What you need to do: What lines of the listing include the string "público"? Show them all.

Data in this exercise:
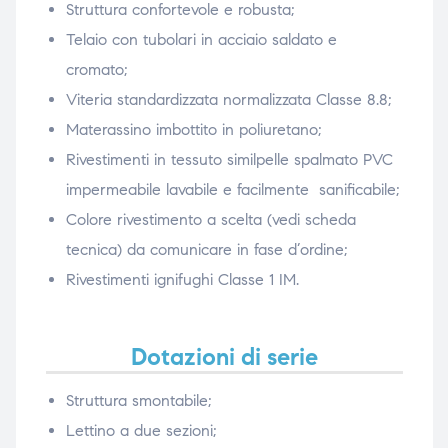
Struttura confortevole e robusta;
Telaio con tubolari in acciaio saldato e
cromato;
Viteria standardizzata normalizzata Classe 8.8;
Materassino imbottito in poliuretano;
Rivestimenti in tessuto similpelle spalmato PVC
impermeabile lavabile e facilmente sanificabile;
Colore rivestimento a scelta (vedi scheda
tecnica) da comunicare in fase d’ordine;
Rivestimenti ignifughi Classe 1 IM.
Dotazioni di serie
Struttura smontabile;
Lettino a due sezioni;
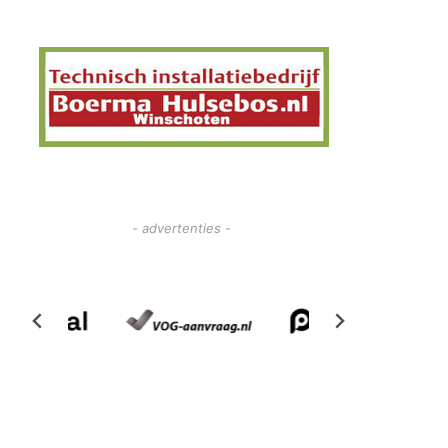
- advertenties -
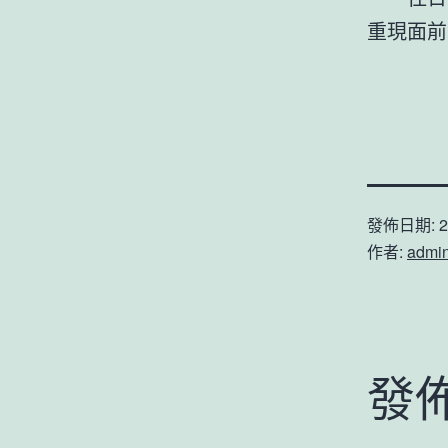
重現面前
發佈日期:
2
作者:
admi
發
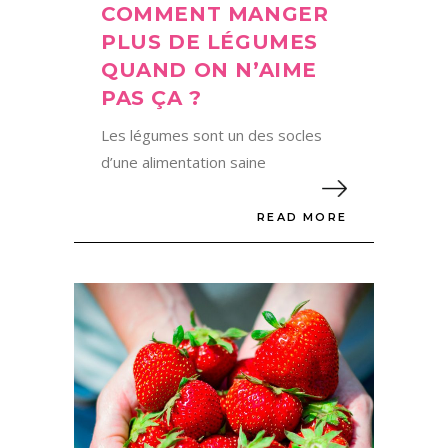
COMMENT MANGER
PLUS DE LÉGUMES
QUAND ON N’AIME
PAS ÇA ?
Les légumes sont un des socles
d’une alimentation saine
READ MORE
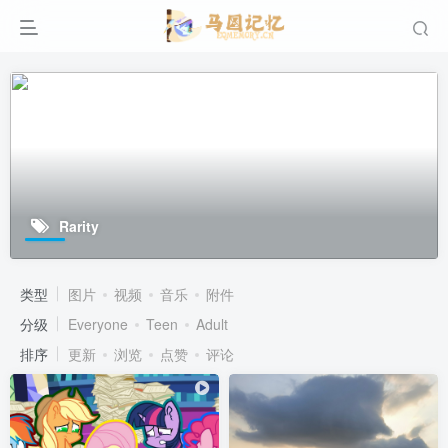
Rarity
类型
图片
视频
音乐
附件
分级
Everyone
Teen
Adult
排序
更新
浏览
点赞
评论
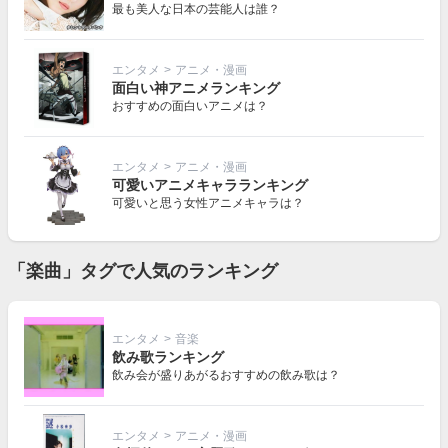
最も美人な日本の芸能人は誰？
エンタメ
>
アニメ・漫画
面白い神アニメランキング
おすすめの面白いアニメは？
エンタメ
>
アニメ・漫画
可愛いアニメキャラランキング
可愛いと思う女性アニメキャラは？
「楽曲」タグで人気のランキング
エンタメ
>
音楽
飲み歌ランキング
飲み会が盛りあがるおすすめの飲み歌は？
エンタメ
>
アニメ・漫画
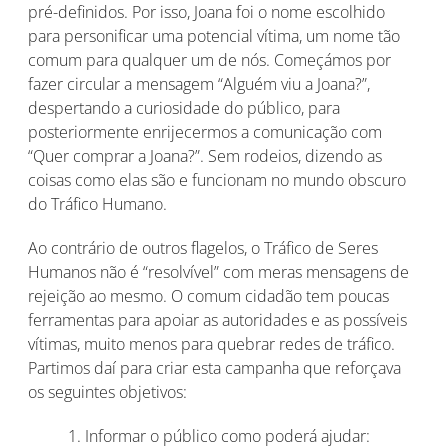
pré-definidos. Por isso, Joana foi o nome escolhido
para personificar uma potencial vítima, um nome tão
comum para qualquer um de nós. Começámos por
fazer circular a mensagem “Alguém viu a Joana?”,
despertando a curiosidade do público, para
posteriormente enrijecermos a comunicação com
“Quer comprar a Joana?”. Sem rodeios, dizendo as
coisas como elas são e funcionam no mundo obscuro
do Tráfico Humano.
Ao contrário de outros flagelos, o Tráfico de Seres
Humanos não é “resolvível” com meras mensagens de
rejeição ao mesmo. O comum cidadão tem poucas
ferramentas para apoiar as autoridades e as possíveis
vítimas, muito menos para quebrar redes de tráfico.
Partimos daí para criar esta campanha que reforçava
os seguintes objetivos:
1. Informar o público como poderá ajudar:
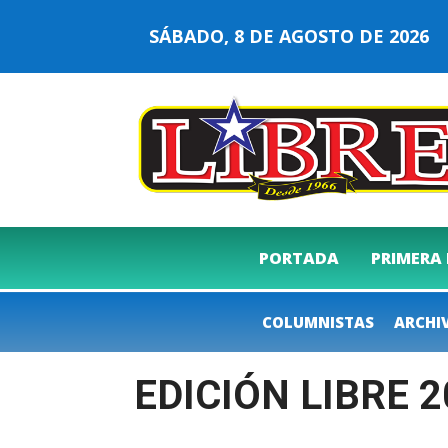
SÁBADO, 8 DE AGOSTO DE 202
PORTADA
PRIMERA
COLUMNISTAS
ARCHI
EDICIÓN LIBRE 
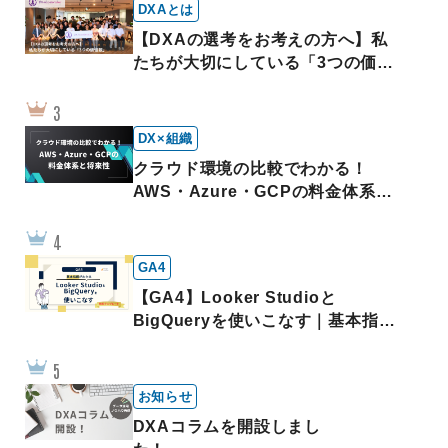
DXAとは
【DXAの選考をお考えの方へ】私
たちが大切にしている「3つの価値
観」
DX×組織
クラウド環境の比較でわかる！
AWS・Azure・GCPの料金体系と
将来性
GA4
【GA4】Looker Studioと
BigQueryを使いこなす｜基本指標
※無料テンプレートあり
お知らせ
DXAコラムを開設しまし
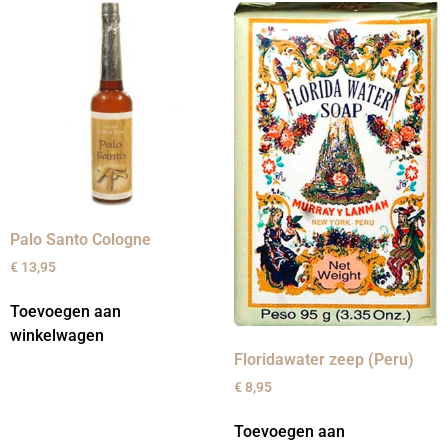
Palo Santo Cologne
€
13,95
Toevoegen aan
winkelwagen
Floridawater zeep (Peru)
€
8,95
Toevoegen aan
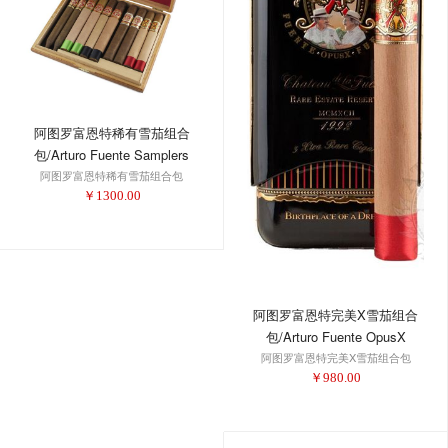
阿图罗富恩特稀有雪茄组合
包/Arturo Fuente Samplers
阿图罗富恩特稀有雪茄组合包
Extremely Rare Holiday
￥
1300.00
Collection 2016
阿图罗富恩特完美X雪茄组合
包/Arturo Fuente OpusX
阿图罗富恩特完美X雪茄组合包
Perfecxion X Tin 3-PK
￥
980.00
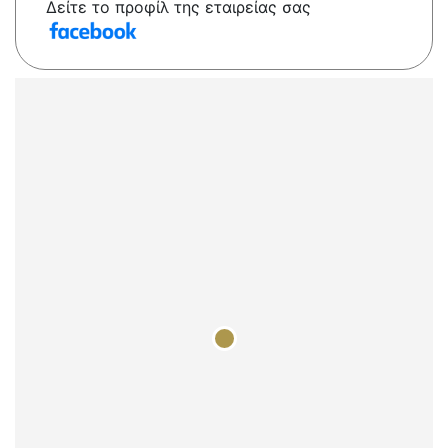
Δείτε το προφίλ της εταιρείας σας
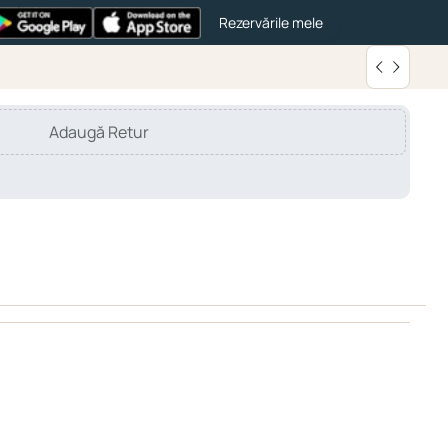
Rezervările mele
Adaugă Retur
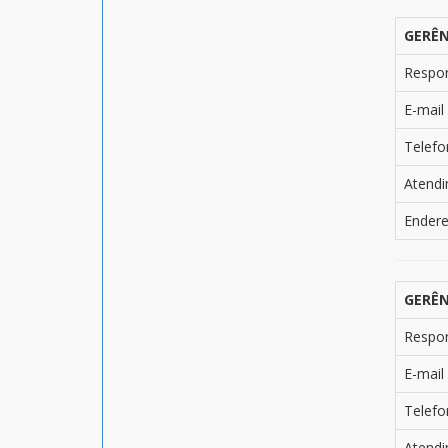
GERÊN
Respo
E-mail
Telefo
Atend
Ender
GERÊN
Respo
E-mail
Telefo
Atend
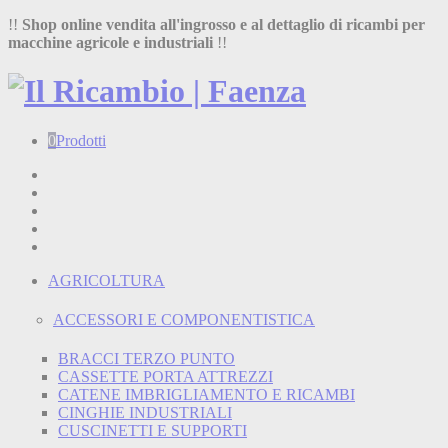
!!
Shop online vendita all'ingrosso e al dettaglio di ricambi per
macchine agricole e industriali
!!
0
Prodotti
Home
Shop
Chi siamo
Termini e condizioni
Contatti
AGRICOLTURA
ACCESSORI E COMPONENTISTICA
BRACCI TERZO PUNTO
CASSETTE PORTA ATTREZZI
CATENE IMBRIGLIAMENTO E RICAMBI
CINGHIE INDUSTRIALI
CUSCINETTI E SUPPORTI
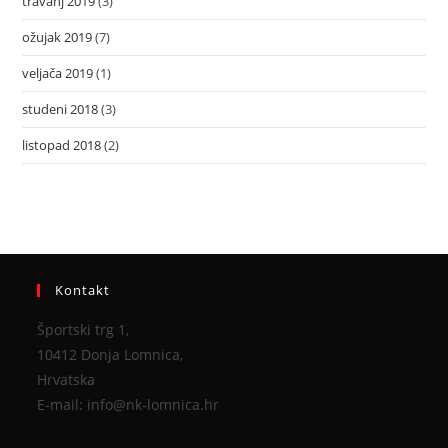
travanj 2019
(3)
ožujak 2019
(7)
veljača 2019
(1)
studeni 2018
(3)
listopad 2018
(2)
Kontakt
Športski trg 1,
10412 Donja Lomnica,
Hrvatska
E-mail: info@nk-lomnica.hr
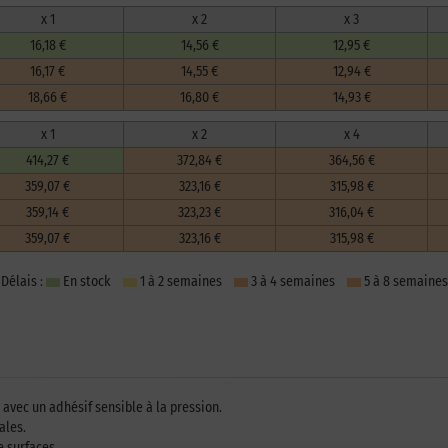
x 1
x 2
x 3
16,18 €
14,56 €
12,95 €
16,17 €
14,55 €
12,94 €
18,66 €
16,80 €
14,93 €
x 1
x 2
x 4
414,27 €
372,84 €
364,56 €
359,07 €
323,16 €
315,98 €
359,14 €
323,23 €
316,04 €
359,07 €
323,16 €
315,98 €
Délais :
En stock
1 à 2 semaines
3 à 4 semaines
5 à 8 semaines
avec un adhésif sensible à la pression.
ales.
e surfaces.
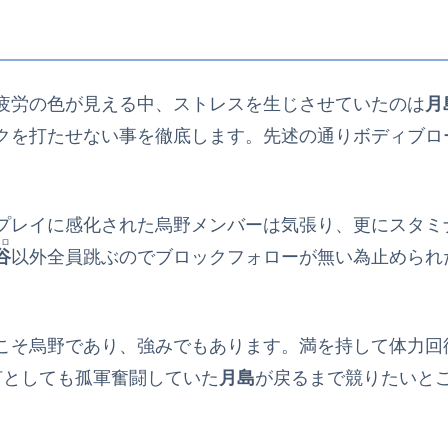
疲労の色が見える中、ストレスを生じさせていたのは
月
クを打たせない事を徹底します。先述の通りボディブロ
プレイに感化された烏野メンバーは気張り、更にスタミ
ロ
谷
以外全員跳ぶのでブロックフォローが無い為止められ
こそ烏野であり、強みでもあります。満を持して体力回
何としても孤軍奮闘していた
月島
が戻るまで競りたいとこ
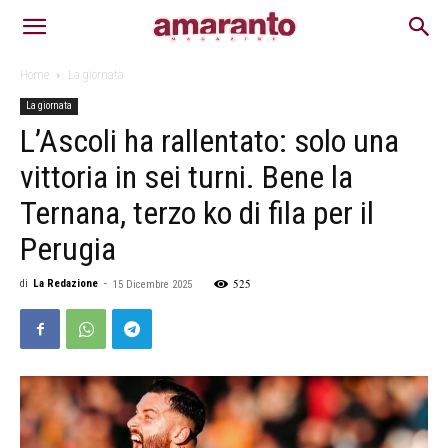
Home
La giornata
La giornata
L’Ascoli ha rallentato: solo una
vittoria in sei turni. Bene la
Ternana, terzo ko di fila per il
Perugia
525
di
La Redazione
-
15 Dicembre 2025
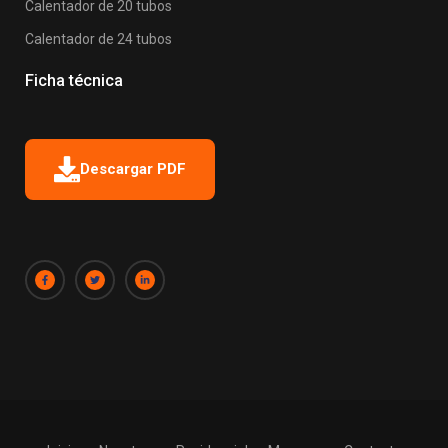
Calentador de 20 tubos
Calentador de 24 tubos
Ficha técnica
Descargar PDF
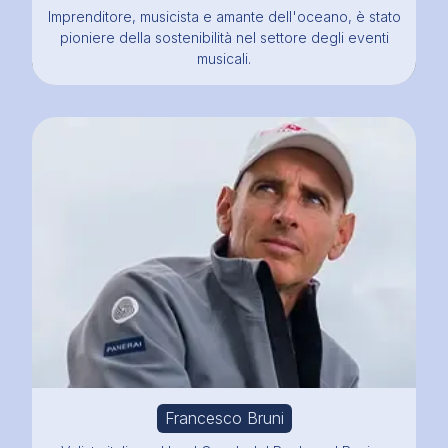
Imprenditore, musicista e amante dell'oceano, è stato
pioniere della sostenibilità nel settore degli eventi
musicali.
Francesco Bruni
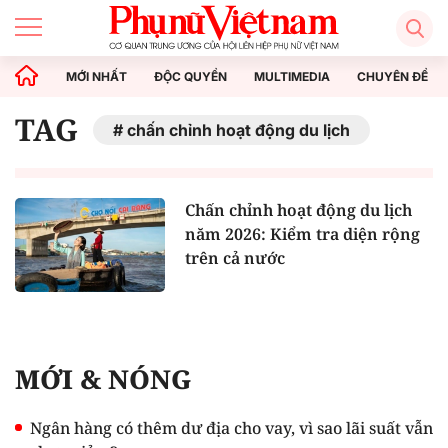
MỚI NHẤT
ĐỘC QUYỀN
MULTIMEDIA
CHUYÊN ĐỀ
TAG
chấn chỉnh hoạt động du lịch
Chấn chỉnh hoạt động du lịch
năm 2026: Kiểm tra diện rộng
trên cả nước
MỚI & NÓNG
Ngân hàng có thêm dư địa cho vay, vì sao lãi suất vẫn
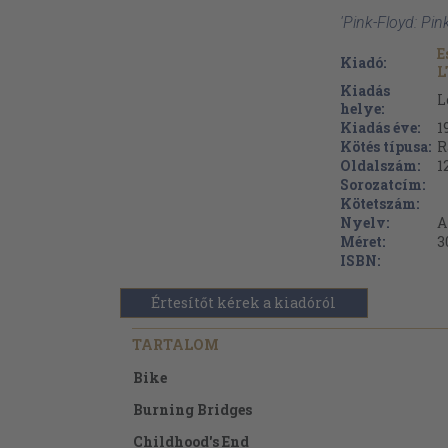
'Pink-Floyd: Pin
E
Kiadó:
L
Kiadás
L
helye:
Kiadás éve:
1
Kötés típusa:
R
Oldalszám:
1
Sorozatcím:
Kötetszám:
Nyelv:
A
Méret:
3
ISBN:
Értesítőt kérek a kiadóról
TARTALOM
Bike
Burning Bridges
Childhood's End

Written answer:
despertando a curiosidade do público, para
1. Informar o público como poderá ajudar:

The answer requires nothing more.